工房内はハイブランドの生産を手掛けていることもあり、撮影は厳しく規制されています。事前にアポイントを入れても、工房内に入ることが許されるのはカメラマンのみ。今回は特別に、ARTIDA OUDのジュエリーを製作する様子を撮影。
時間をかけて石の選定
ジュエリー工房での仕上げの前には、滞在中に最も長い時間を過ごす石の工房での石選び。世界中から石の集まるジャイプールには、日本で見られるものとは比べものにならないほど、沢山の種類と形状のものに出合うことができます。無数にある石の中から、吟味しながら買い付けるのですが、ポイントはジュエリーにセッティングした際に華がありつつも上品なサイズ感であること。そして、肌に乗せた際に美しい発色を保つ色味であること。均一にカットされた美しい石も数多くありますが、私たちが選ぶのは、あえて形状がまちまちだったり、内包しているインクルージョンの表情が豊かな石に限ります。目を皿のようにして、何日もかけて石を選ぶ作業はとても根気がいり、労力が必要になります。しかし個性溢れる石たちを眺めていると、疲れを癒すヒーリング力やインスピレーションを引き出す力など、石に宿るパワーを感じずにはいられません。純粋にその美しさにうっとりして、ジュエリーに姿を変える時が楽しみでたまらなくなる時間でもあるのです。

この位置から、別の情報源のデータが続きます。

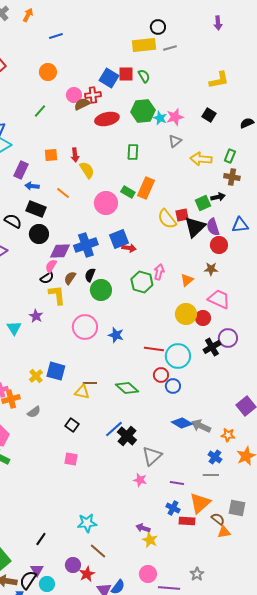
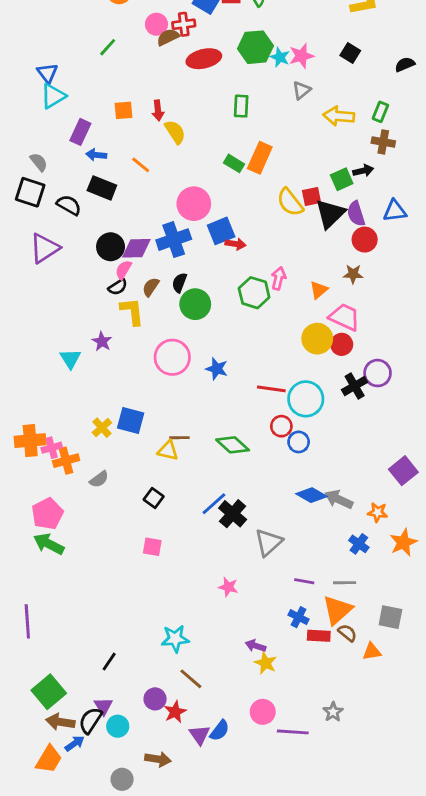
pink circle: (106, 203) -> (194, 204), moved
black circle: (39, 234) -> (111, 247), moved
pink trapezoid: (219, 299) -> (345, 317), moved
gray line: (211, 475) -> (345, 583), moved
pink star: (140, 480) -> (228, 587), moved
brown semicircle: (218, 519) -> (347, 633), moved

種類別にわけられた石をピンセットで選び、その場で買い付けします。個性ある煌めきを逃さぬよう集中力を高めます。
石から選べるジュエリー提案
石には一つひとつ個性があります。ターコイズ、ムーンストーン、アメジストといった種類だけでなく、同じターコイズでも、大きさや形状だけでなく、内包しているインクルージョンの表情も異なります。私たちがジャイプールで行なう石選びや、ジュエリーにセッティングする過程で生まれる喜びや高揚感をみなさまにも体験していただき、ARTIDA OUDの魅力をより深く知ってもらいたい…そんな私たちの思いを実現させる新しいコンテンツを現在企画進行中です。ウェブサイト内でその夢が実現するときをぜひお楽しみに。